What he did not say directly was that the EU and its operations are ‘like Hitler’ or ‘like Napoleon’; his central assertion was rather that all attempts to achieve ‘European unity’ are ultimately doomed because there is no underlying allegiance to ’Europe’. Newsreader Myrie was this wrong and over-polarising in drawing the conclusion that Johnson had asserted that Hitler and the EU ‘had similar goals’. The Johnson claim was rather that the goal of ‘European unity’ was unattainable, whoever tried to achieve it, and it was based on false illusions about ancient Rome. Ben Wright missed completely from his analysis the key point that ‘there is no underlying loyalty to the idea of Europe’ and thus misled viewers.
The BBC did include in the sequence comments from Jacob Rees Mogg:
Boris was making a carefully calibrated comparison. And all these figures, Philip II of Spain, Louis XIV of France, Napoleon and Hitler were all trying to create a United States of Europe, though admittedly they wanted to do it by force whilst the EU is doing it by stealth.
The issue here is that the ‘remain’ side pounced on the Johnson remarks to suggest the Leave side was desperately trying to evoke comparisons to Hitler in order to discredit the EU. The BBC seemed to be too eager in its flagship bulletin to jump on the same bandwagon and constructed a report which seemed to be deliberately calculated to exaggerate the evocation of Hitler’s name.
Interestingly, earlier in the day, Andrew Marr appeared on his BBC1 show to strike a very different approach.
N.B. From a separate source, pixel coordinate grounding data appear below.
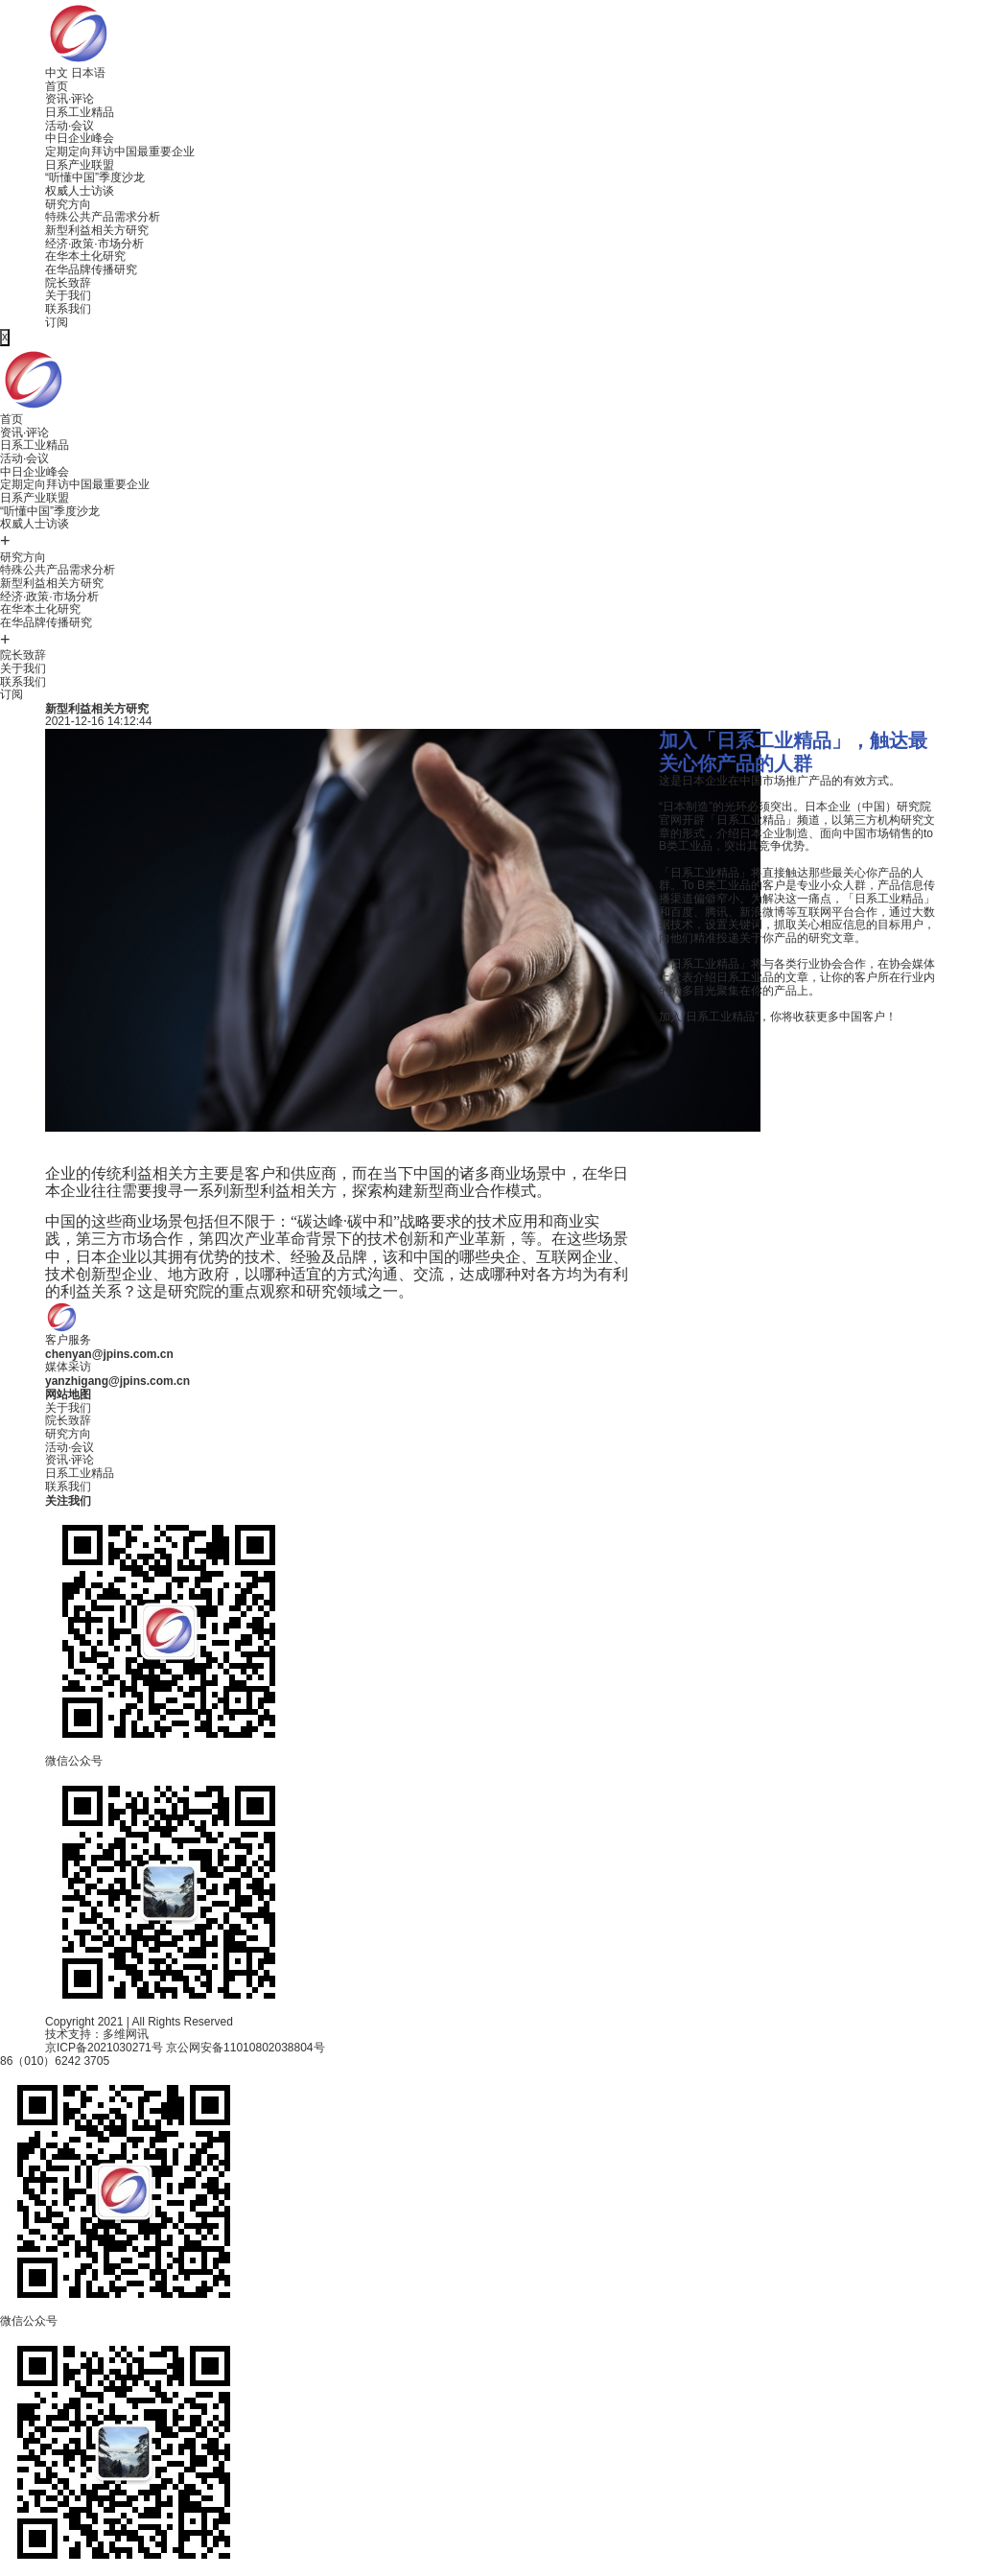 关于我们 (68, 295)
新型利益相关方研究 (97, 230)
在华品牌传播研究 (91, 269)
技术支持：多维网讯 (97, 2034)
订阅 (56, 322)
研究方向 (68, 204)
In the newspaper review, Julia Hartley-Brewer said:
‘This is being overplayed. He’s saying the European Union are looking towards a federal superstate, and various people have tried this: Napoleon, Hitler…of course Hitler is the mention everyone gets, but what he is saying is true.’
Marr responded:
‘It’s much more nuanced than the headline suggests. I’m not normally one to say ‘Boris is very, very nuanced’ but he’s very careful. He specifically says ‘I’m not saying the EU people are like Hitler.’ He’s saying, ‘Again and again and again we’ve tried to have a united Europe and every single time it’s ended in tears’.
Actually, Marr also got what Johnson actually said wrong. He missed the key point about a lack of underlying loyalty. But the overall observation that his statement was ‘more nuanced’ than the headlines suggested was spot on.